== What to do ==
Copy, from the data below, each line that has the word "status".

Stored data entries:
▼▼▼

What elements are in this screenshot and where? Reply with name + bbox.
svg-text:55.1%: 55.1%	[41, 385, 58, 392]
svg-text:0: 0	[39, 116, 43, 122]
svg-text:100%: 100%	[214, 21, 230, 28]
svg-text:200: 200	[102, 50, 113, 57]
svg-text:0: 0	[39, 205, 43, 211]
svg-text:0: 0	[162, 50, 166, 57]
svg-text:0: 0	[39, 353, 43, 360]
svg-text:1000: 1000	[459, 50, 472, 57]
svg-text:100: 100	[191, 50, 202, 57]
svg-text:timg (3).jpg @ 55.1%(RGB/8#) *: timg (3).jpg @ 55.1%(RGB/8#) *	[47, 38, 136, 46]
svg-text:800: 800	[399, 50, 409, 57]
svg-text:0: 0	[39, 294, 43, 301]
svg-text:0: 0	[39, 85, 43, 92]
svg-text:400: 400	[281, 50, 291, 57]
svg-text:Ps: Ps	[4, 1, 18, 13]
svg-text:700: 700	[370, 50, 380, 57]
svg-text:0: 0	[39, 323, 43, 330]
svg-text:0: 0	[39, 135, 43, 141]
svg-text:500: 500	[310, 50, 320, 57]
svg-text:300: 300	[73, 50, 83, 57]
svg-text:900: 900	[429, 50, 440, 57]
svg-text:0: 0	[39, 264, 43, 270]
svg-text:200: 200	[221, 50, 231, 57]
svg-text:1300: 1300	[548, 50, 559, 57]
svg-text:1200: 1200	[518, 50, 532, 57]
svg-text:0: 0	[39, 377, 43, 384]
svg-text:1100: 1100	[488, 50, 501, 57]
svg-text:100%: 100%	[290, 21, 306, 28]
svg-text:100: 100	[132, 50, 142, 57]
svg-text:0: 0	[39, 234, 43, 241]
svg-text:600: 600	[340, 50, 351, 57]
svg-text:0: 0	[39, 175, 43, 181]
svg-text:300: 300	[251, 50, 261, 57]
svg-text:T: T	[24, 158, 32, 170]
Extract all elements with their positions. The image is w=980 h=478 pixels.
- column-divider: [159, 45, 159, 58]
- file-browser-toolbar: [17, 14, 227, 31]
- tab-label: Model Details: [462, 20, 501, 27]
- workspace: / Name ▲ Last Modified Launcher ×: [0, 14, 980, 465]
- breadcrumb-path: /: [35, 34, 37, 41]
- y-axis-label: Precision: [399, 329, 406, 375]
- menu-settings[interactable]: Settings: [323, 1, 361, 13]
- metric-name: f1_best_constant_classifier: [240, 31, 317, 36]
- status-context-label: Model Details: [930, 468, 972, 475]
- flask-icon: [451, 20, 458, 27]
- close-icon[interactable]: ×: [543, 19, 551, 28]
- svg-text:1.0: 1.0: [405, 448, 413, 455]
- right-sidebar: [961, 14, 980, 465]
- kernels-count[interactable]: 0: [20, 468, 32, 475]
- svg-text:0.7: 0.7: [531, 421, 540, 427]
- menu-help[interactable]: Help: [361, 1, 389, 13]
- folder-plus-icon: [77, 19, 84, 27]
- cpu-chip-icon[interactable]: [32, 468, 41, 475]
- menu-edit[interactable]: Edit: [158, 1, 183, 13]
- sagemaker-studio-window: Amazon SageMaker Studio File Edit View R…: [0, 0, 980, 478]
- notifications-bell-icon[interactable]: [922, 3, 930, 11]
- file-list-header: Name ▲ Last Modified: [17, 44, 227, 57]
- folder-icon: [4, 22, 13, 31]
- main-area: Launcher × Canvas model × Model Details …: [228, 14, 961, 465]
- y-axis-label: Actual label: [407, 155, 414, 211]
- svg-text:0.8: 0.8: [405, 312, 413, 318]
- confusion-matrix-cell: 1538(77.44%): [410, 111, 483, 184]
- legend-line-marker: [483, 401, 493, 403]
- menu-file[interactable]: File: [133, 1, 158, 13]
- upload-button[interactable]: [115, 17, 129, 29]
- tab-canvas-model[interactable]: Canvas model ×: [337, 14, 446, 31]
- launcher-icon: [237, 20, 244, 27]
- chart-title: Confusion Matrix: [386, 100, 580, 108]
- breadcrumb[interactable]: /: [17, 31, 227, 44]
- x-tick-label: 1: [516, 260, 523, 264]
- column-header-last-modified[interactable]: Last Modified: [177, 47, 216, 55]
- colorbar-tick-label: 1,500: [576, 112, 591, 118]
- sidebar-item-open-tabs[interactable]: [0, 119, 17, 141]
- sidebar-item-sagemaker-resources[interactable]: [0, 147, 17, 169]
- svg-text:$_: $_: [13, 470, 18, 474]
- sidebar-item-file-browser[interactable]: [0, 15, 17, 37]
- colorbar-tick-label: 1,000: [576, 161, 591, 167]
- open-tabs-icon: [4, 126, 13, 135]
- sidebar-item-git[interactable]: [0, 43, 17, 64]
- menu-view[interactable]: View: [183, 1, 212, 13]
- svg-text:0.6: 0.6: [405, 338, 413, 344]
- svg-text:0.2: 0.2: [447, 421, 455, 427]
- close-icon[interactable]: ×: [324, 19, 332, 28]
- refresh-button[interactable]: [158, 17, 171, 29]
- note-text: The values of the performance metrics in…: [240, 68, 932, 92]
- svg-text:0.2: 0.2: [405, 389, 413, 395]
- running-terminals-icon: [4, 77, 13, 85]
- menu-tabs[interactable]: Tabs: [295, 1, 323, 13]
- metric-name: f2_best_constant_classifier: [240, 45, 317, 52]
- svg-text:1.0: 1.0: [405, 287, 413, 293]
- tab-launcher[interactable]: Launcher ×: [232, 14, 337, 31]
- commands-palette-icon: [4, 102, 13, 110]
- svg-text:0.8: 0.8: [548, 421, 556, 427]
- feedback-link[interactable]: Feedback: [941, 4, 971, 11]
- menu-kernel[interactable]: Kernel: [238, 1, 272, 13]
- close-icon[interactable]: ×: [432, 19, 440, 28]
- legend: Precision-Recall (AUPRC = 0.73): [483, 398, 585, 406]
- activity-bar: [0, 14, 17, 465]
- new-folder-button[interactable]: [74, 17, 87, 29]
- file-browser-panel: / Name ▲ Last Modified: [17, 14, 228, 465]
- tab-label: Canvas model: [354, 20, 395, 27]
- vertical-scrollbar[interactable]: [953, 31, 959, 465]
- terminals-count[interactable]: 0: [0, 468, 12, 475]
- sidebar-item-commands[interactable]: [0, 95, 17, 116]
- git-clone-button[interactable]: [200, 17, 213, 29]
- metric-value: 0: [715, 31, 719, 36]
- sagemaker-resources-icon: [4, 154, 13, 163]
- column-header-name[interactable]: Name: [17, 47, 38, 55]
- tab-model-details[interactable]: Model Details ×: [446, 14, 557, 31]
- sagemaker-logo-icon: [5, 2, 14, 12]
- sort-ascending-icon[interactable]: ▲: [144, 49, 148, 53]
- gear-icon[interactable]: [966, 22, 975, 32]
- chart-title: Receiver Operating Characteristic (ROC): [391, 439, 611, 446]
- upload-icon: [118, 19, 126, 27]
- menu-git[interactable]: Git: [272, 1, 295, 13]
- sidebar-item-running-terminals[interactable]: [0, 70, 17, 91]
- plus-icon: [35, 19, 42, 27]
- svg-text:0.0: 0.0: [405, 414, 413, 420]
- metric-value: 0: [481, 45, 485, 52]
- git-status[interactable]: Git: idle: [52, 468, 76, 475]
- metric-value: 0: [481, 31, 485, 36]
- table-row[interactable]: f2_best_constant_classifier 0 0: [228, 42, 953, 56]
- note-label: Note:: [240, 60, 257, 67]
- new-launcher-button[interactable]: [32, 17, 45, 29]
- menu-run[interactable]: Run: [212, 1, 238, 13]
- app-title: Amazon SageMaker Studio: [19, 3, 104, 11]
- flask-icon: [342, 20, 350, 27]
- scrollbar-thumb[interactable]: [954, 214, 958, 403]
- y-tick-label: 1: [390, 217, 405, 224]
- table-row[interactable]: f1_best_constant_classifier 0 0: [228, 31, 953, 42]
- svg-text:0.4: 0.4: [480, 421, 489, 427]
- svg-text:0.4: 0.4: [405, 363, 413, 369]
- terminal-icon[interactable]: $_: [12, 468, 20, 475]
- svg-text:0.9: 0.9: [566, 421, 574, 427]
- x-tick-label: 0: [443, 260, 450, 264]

▲▲▲

== The answer ==
- status-context-label: Model Details: [930, 468, 972, 475]
- git-status[interactable]: Git: idle: [52, 468, 76, 475]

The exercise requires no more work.